Atop the third floor, which contains the two wings of gallery space, I joined a very informative, 30-minute [FREE!] docent-led group tour, which proved very useful in getting me through Dali's canvas' of holograms and optical illusions, and providing me an understanding of some very bizarre, very involved, TRIPPY dreamlike pieces, such as The Hallucinogenic Toreador (below), wherein Dali "transmits his passion for bullfighting."
After the tour, I browsed the rest of the two wings at my own pace (while trying my best to avoid a loud, rambunctious French kid who received no supervision at all from his useless mother), which took some time, considering 2000 peculiar items, consisting of 96 oil paintings, 125 drawings and watercolors, 2,500 prints and photographs, and 250 objets d’art, not counting a 5,000 book library, which requires a fee and advance reservation. I then, in a backwards fashion, lol, took my place in the intimate 90-seat theater to learn about the imaginative man behind the canvas.

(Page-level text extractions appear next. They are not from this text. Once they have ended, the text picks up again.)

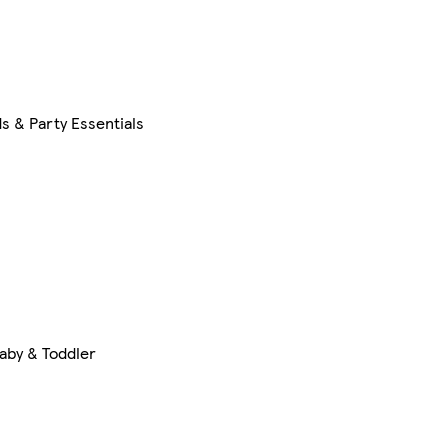
s & Party Essentials
aby & Toddler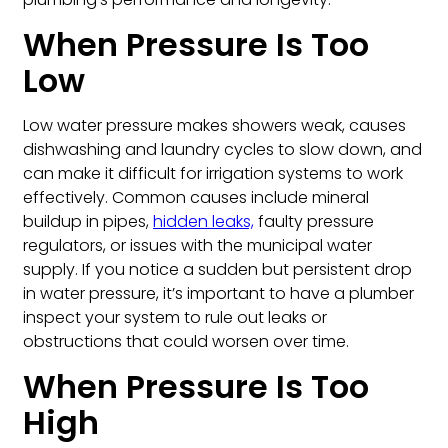
When Pressure Is Too
Low
Low water pressure makes showers weak, causes
dishwashing and laundry cycles to slow down, and
can make it difficult for irrigation systems to work
effectively. Common causes include mineral
buildup in pipes,
hidden leaks,
faulty pressure
regulators, or issues with the municipal water
supply. If you notice a sudden but persistent drop
in water pressure, it’s important to have a plumber
inspect your system to rule out leaks or
obstructions that could worsen over time.
When Pressure Is Too
High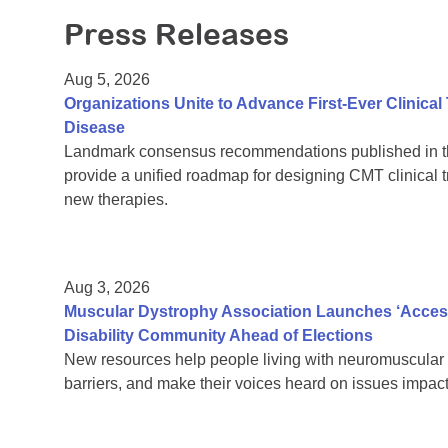
Press Releases
Aug 5, 2026
Organizations Unite to Advance First-Ever Clinical
Disease
Landmark consensus recommendations published in th
provide a unified roadmap for designing CMT clinical t
new therapies.
Aug 3, 2026
Muscular Dystrophy Association Launches ‘Acces
Disability Community Ahead of Elections
New resources help people living with neuromuscular 
barriers, and make their voices heard on issues impacti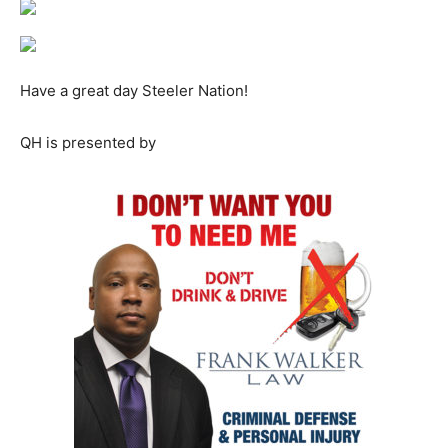
Have a great day Steeler Nation!
QH is presented by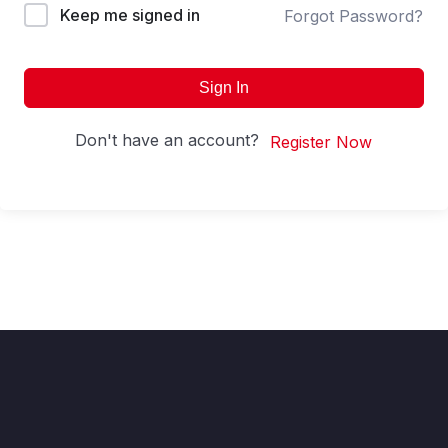
Keep me signed in
Forgot Password?
Sign In
Don't have an account?
Register Now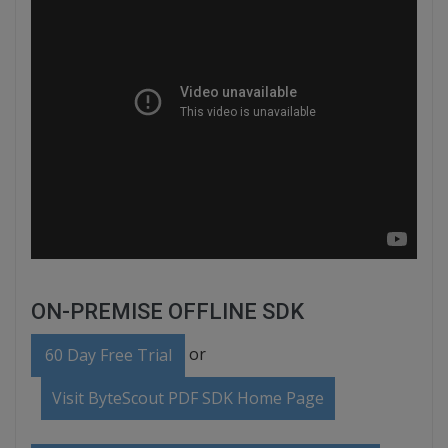
ON-PREMISE OFFLINE SDK
or
60 Day Free Trial
Visit ByteScout PDF SDK Home Page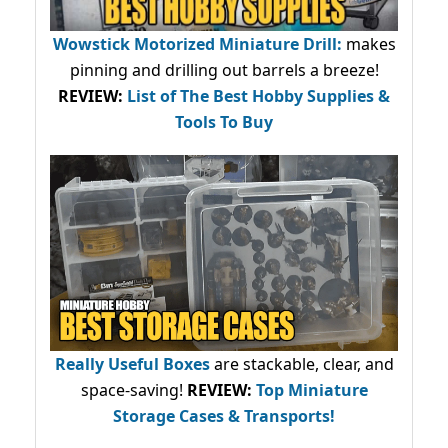
Wowstick Motorized Miniature Drill:
makes
pinning and drilling out barrels a breeze!
REVIEW:
List of The Best Hobby Supplies &
Tools To Buy
Really Useful Boxes
are stackable, clear, and
space-saving!
REVIEW:
Top Miniature
Storage Cases & Transports!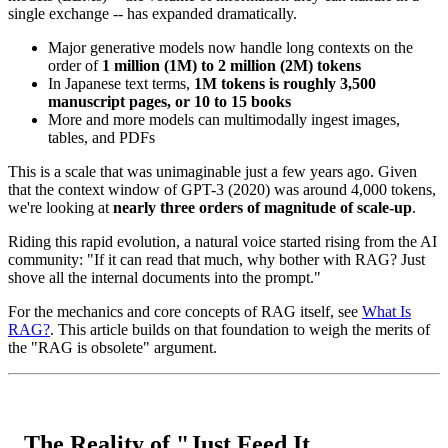
single exchange -- has expanded dramatically.
Major generative models now handle long contexts on the
order of
1 million (1M) to 2 million (2M) tokens
In Japanese text terms,
1M tokens is roughly 3,500
manuscript pages, or 10 to 15 books
More and more models can multimodally ingest images,
tables, and PDFs
This is a scale that was unimaginable just a few years ago. Given
that the context window of GPT-3 (2020) was around 4,000 tokens,
we're looking at
nearly three orders of magnitude of scale-up
.
Riding this rapid evolution, a natural voice started rising from the AI
community: "If it can read that much, why bother with RAG? Just
shove all the internal documents into the prompt."
For the mechanics and core concepts of RAG itself, see
What Is
RAG?
. This article builds on that foundation to weigh the merits of
the "RAG is obsolete" argument.
The Reality of "Just Feed It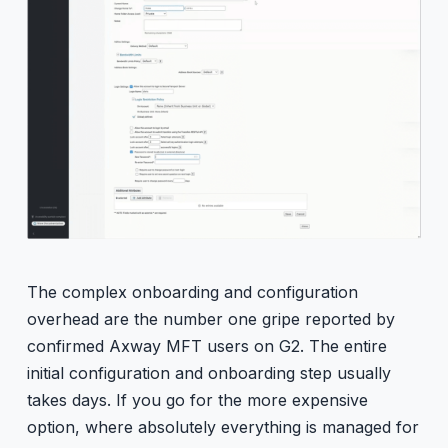
The complex onboarding and configuration
overhead are the number one gripe reported by
confirmed Axway MFT users on G2. The entire
initial configuration and onboarding step usually
takes days. If you go for the more expensive
option, where absolutely everything is managed for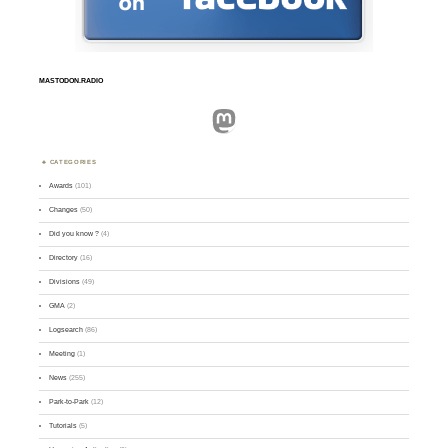
MASTODON.RADIO
Mastodon
CATEGORIES
Awards
(101)
Changes
(50)
Did you know ?
(4)
Directory
(16)
Divisions
(49)
GMA
(2)
Logsearch
(86)
Meeting
(1)
News
(255)
Park-to-Park
(12)
Tutorials
(5)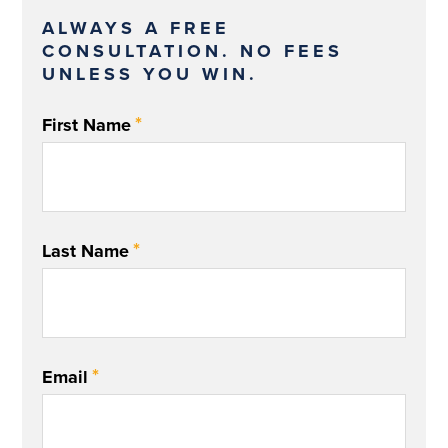
ALWAYS A FREE
CONSULTATION. NO FEES
UNLESS YOU WIN.
*
First Name
*
Last Name
*
Email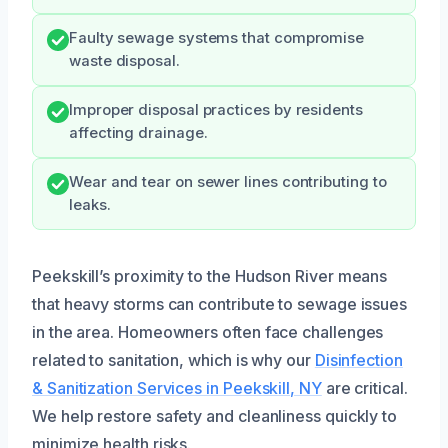
Faulty sewage systems that compromise
waste disposal.
Improper disposal practices by residents
affecting drainage.
Wear and tear on sewer lines contributing to
leaks.
Peekskill’s proximity to the Hudson River means
that heavy storms can contribute to sewage issues
in the area. Homeowners often face challenges
related to sanitation, which is why our
Disinfection
& Sanitization Services in Peekskill, NY
are critical.
We help restore safety and cleanliness quickly to
minimize health risks.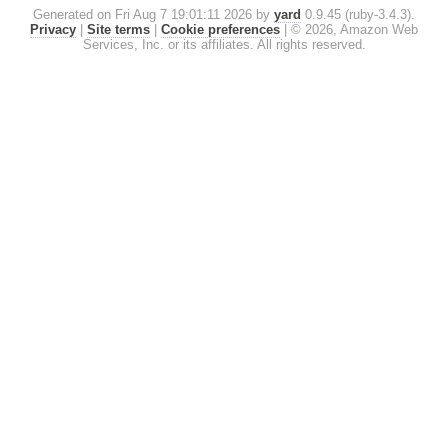
Generated on Fri Aug 7 19:01:11 2026 by
yard
0.9.45 (ruby-3.4.3).
Privacy
|
Site terms
|
Cookie preferences
|
© 2026, Amazon Web
Services, Inc. or its affiliates. All rights reserved.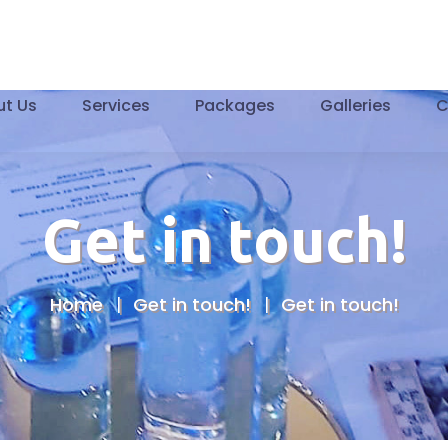
t Us
Services
Packages
Galleries
C
Get in touch!
Home
Get in touch!
Get in touch!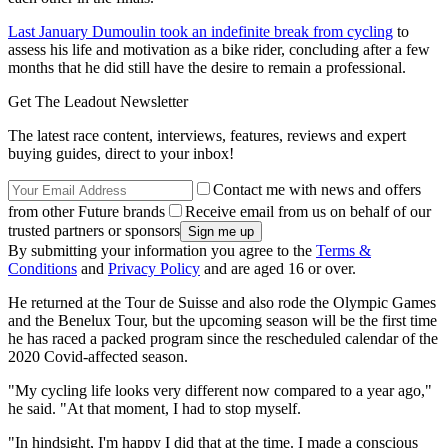
Last January Dumoulin took an indefinite break from cycling
to
assess his life and motivation as a bike rider, concluding after a few
months that he did still have the desire to remain a professional.
Get The Leadout Newsletter
The latest race content, interviews, features, reviews and expert
buying guides, direct to your inbox!
Contact me with news and offers
from other Future brands
Receive email from us on behalf of our
trusted partners or sponsors
By submitting your information you agree to the
Terms &
Conditions
and
Privacy Policy
and are aged 16 or over.
He returned at the Tour de Suisse and also rode the Olympic Games
and the Benelux Tour, but the upcoming season will be the first time
he has raced a packed program since the rescheduled calendar of the
2020 Covid-affected season.
"My cycling life looks very different now compared to a year ago,"
he said. "At that moment, I had to stop myself.
"In hindsight, I'm happy I did that at the time. I made a conscious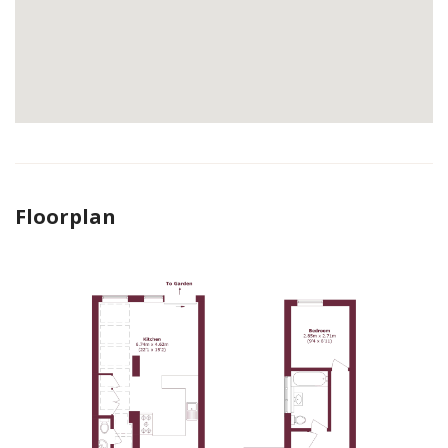
Floorplan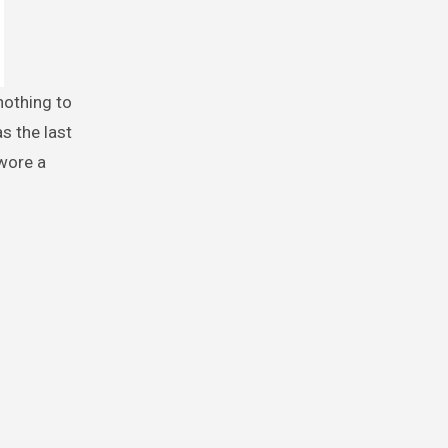
s the last
 wore a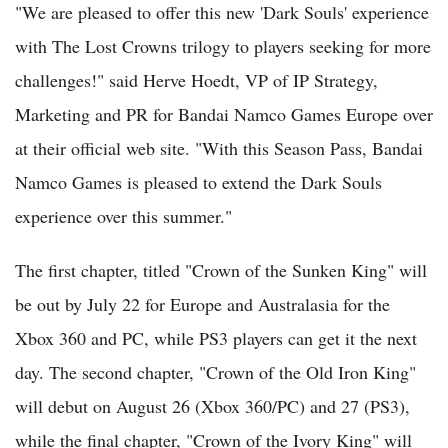
"We are pleased to offer this new 'Dark Souls' experience
with The Lost Crowns trilogy to players seeking for more
challenges!" said Herve Hoedt, VP of IP Strategy,
Marketing and PR for Bandai Namco Games Europe over
at their official web site. "With this Season Pass, Bandai
Namco Games is pleased to extend the Dark Souls
experience over this summer."
The first chapter, titled "Crown of the Sunken King" will
be out by July 22 for Europe and Australasia for the
Xbox 360 and PC, while PS3 players can get it the next
day. The second chapter, "Crown of the Old Iron King"
will debut on August 26 (Xbox 360/PC) and 27 (PS3),
while the final chapter, "Crown of the Ivory King" will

It Was, However, Designed for Children, LOL
Outside, I explored the small, carefully manicured, whimsical "Avante-Garden," which includes a spiral labyrinth ("modeled after the Chartres Cathedral in France," made of seven-foot tall pine fern hedges and footpath composed of crushed coquina shells), a "wishing tree" of ribbons, "a bench that morphs into his 'melting pocket watch' motif (a design reference to Dali’s 1931 painting 'The Persistence of Memory' - certainly the most well known surreal painting on the planet)," and examples of the golden rectangle and spiral ("discovered in ancient times and used by artists throughout the centuries as the most perfect of spatial ratios") imbedded in the pavement.